» **ACTIVITY**
Search the data for the word "time" and copy each line that has it.

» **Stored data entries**
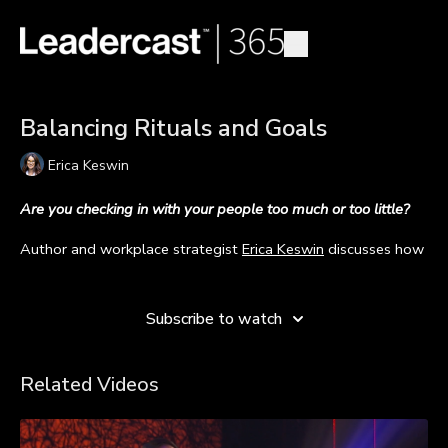
Balancing Rituals and Goals
Erica Keswin
Are you checking in with your people too much or too little?
Author and workplace strategist
Erica Keswin
discusses how
leaders found balance in checking in with their people and
Learn more
pursuing goals post-pandemic.
Subscribe to watch
During the COVID-19 pandemic, a lot of people struggled
with their mental health. During that time, leaders made it a
priority to ensure their employees were doing OK. And while
Related Videos
most leaders should keep mental health a priority, it might
not be as prevalent for people as it was during the time of
COVID-19.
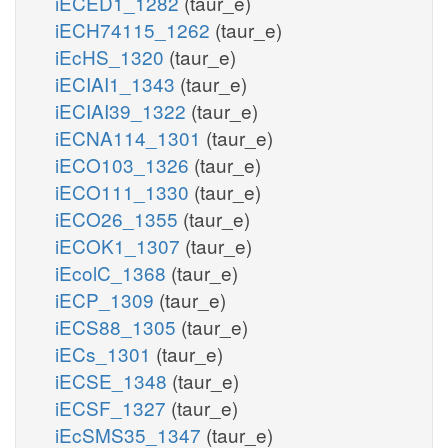
iECED1_1282
(taur_e)
iECH74115_1262
(taur_e)
iEcHS_1320
(taur_e)
iECIAI1_1343
(taur_e)
iECIAI39_1322
(taur_e)
iECNA114_1301
(taur_e)
iECO103_1326
(taur_e)
iECO111_1330
(taur_e)
iECO26_1355
(taur_e)
iECOK1_1307
(taur_e)
iEcolC_1368
(taur_e)
iECP_1309
(taur_e)
iECS88_1305
(taur_e)
iECs_1301
(taur_e)
iECSE_1348
(taur_e)
iECSF_1327
(taur_e)
iEcSMS35_1347
(taur_e)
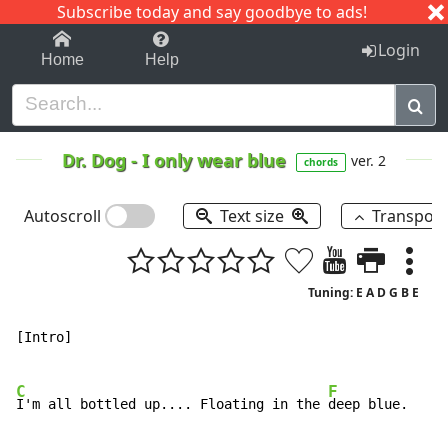
Subscribe today and say goodbye to ads!
1-9
A
B
C
D
E
F
G
H
I
J
K
Login
Home
Help
Dr. Dog
-
I only wear blue
ver. 2
chords
Autoscroll
Text size
Transpos
Tuning: E A D G B E
[Intro]

C
F
I'm all bottled up.... Floating in the 
deep blue.
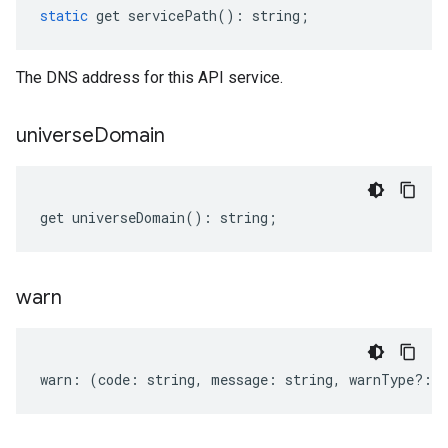
static
get
servicePath
()
:
string
;
The DNS address for this API service.
universe
Domain
get
universeDomain
()
:
string
;
warn
warn
:
(
code
:
string
,
message
:
string
,
warnType
?:
s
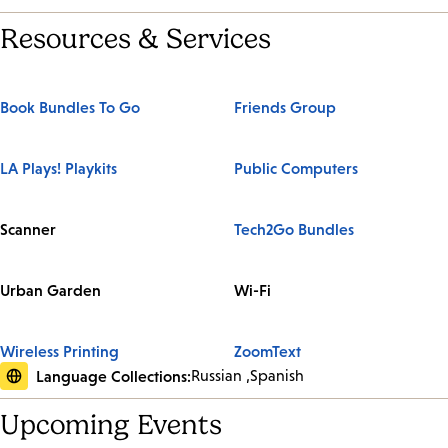
Resources & Services
Book Bundles To Go
Friends Group
LA Plays! Playkits
Public Computers
Scanner
Tech2Go Bundles
Urban Garden
Wi-Fi
Wireless Printing
ZoomText
Language Collections:
Russian
Spanish
Upcoming Events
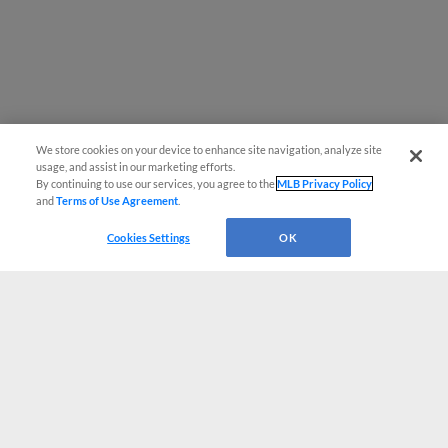
We store cookies on your device to enhance site navigation, analyze site
usage, and assist in our marketing efforts.
By continuing to use our services, you agree to the
MLB Privacy Policy
and
Terms of Use Agreement
.
Cookies Settings
OK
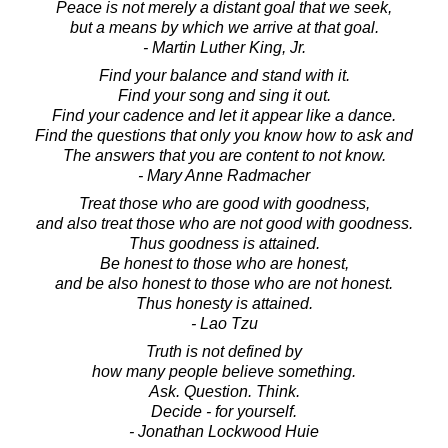
Peace is not merely a distant goal that we seek,
but a means by which we arrive at that goal.
- Martin Luther King, Jr.
Find your balance and stand with it.
Find your song and sing it out.
Find your cadence and let it appear like a dance.
Find the questions that only you know how to ask and
The answers that you are content to not know.
- Mary Anne Radmacher
Treat those who are good with goodness,
and also treat those who are not good with goodness.
Thus goodness is attained.
Be honest to those who are honest,
and be also honest to those who are not honest.
Thus honesty is attained.
- Lao Tzu
Truth is not defined by
how many people believe something.
Ask. Question. Think.
Decide - for yourself.
- Jonathan Lockwood Huie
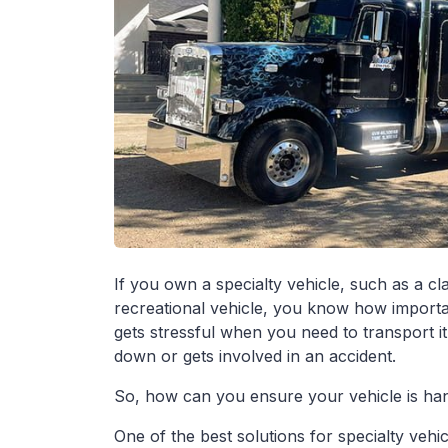
If you own a specialty vehicle, such as a cla
recreational vehicle, you know how important i
gets stressful when you need to transport it
down or gets involved in an accident.
So, how can you ensure your vehicle is han
One of the best solutions for specialty vehi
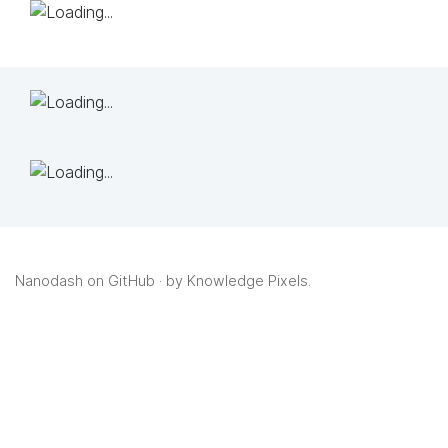
Nanodash on GitHub
· by
Knowledge Pixels
.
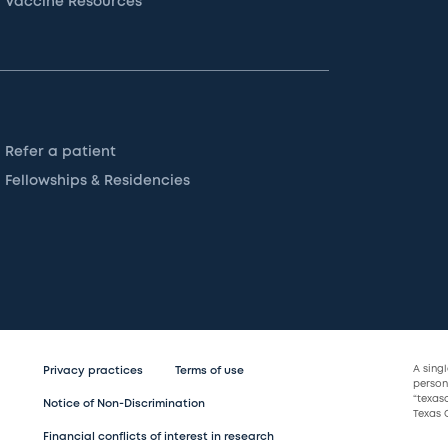
Vaccine Resources
Refer a patient
Fellowships & Residencies
A sing
Privacy practices
Terms of use
persona
“texas
Notice of Non-Discrimination
Texas C
Financial conflicts of interest in research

» **TASK OUTPUT**
with their mental health. During that time, leaders made it a
not be as prevalent for people as it was during the time of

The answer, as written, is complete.